Just like children

Daoguang's children
Daoguang’s children (Photo credit: Wikipedia)

I had to spend a little time over the weekend sorting through old bags and boxes which are stored in the first floor spare bedroom which I am planning to refurbish soon. I had to make sure there was no sensitive or personal items or things that belonged to my sons for most of what was in the room belonged to them. I had asked them repeatedly to check for anything they might want to keep but all I got as an answer was that they were not bothered. However and nevertheless I sifted through it all and did find some things which I have put elsewhere for them to have a look. I was amazed at what was being thrown away, numerous pairs of shoes and trainers, jumpers, hats and other items of clothing, even unused toiletries. In fact there was a large amount of clothing all neatly ironed and stacked on the floor! There were several gadgets and ‘toys’, a television, video tape players, old mobile phones and chargers, a desk-top computer, large amounts of CD‘s and odd items of all kinds. There were several books including a copy of The Karma Sutra fully illustrated with photographs (don’t ask).
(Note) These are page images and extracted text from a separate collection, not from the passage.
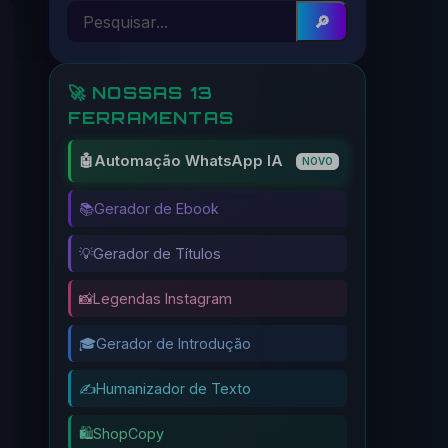
🔎
🚀 NOSSAS 13
FERRAMENTAS
🤖
Automação WhatsApp IA
NOVO
📚
Gerador de Ebook
💡
Gerador de Títulos
📸
Legendas Instagram
🎓
Gerador de Introdução
✍️
Humanizador de Texto
🛍️
ShopCopy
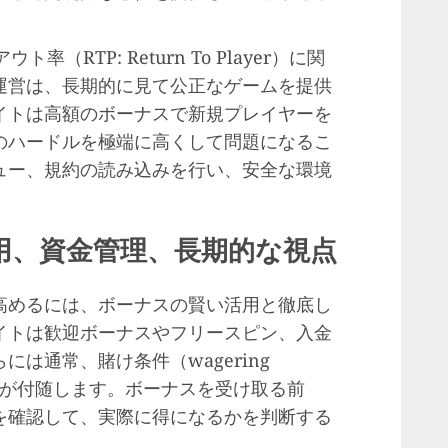
RTP: Return To Player）に関
運営は、長期的に見て公正なゲームを提供
イトは高額のボーナスで新規プレイヤーを
のハードルを極端に高くして問題になるこ
ュー、規約の読み込みを行い、安全な環境
用、資金管理、長期的な視点
高めるには、ボーナスの賢い活用と徹底し
イトは歓迎ボーナスやフリースピン、入金
は通常、賭け条件（wagering
限などが付随します。ボーナスを受け取る前
を確認して、実際に得になるかを判断する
There were two sets of  unused, still in their wrapping aluminium car mats of the type usually found in rally cars, a heated steering wheel cover, numerous photographs and reams of paper all to do with their university days. There was also a large box filled with various brand-new unopened games and a full set of snooker and billiard  balls! The list goes on. There were at least six large ‘grips’ of the type used to carry gym equipment and clothing. I have not thrown all of them away but a couple were damaged and worn and those I did throw out, that is they were left in the room for the guy who removed it all. It wasn’t all about the boys though for in the room was a twin bed, a convertible settee/bed and a couple of old heated blankets and three chairs. No wonder the door was kept shut but as we didn’t need the room it became a dumping ground. That is the problem with a large house when some of its rooms are not in daily use. When we first moved in almost all of the rooms were in use because there were seven of us in the house; now there are only two. I suppose you could compare it to the story of the Ten Little Indians who all disappeared one by one. When the last two Indians depart all that will be left will be memories and empty rooms until someone else continues the saga.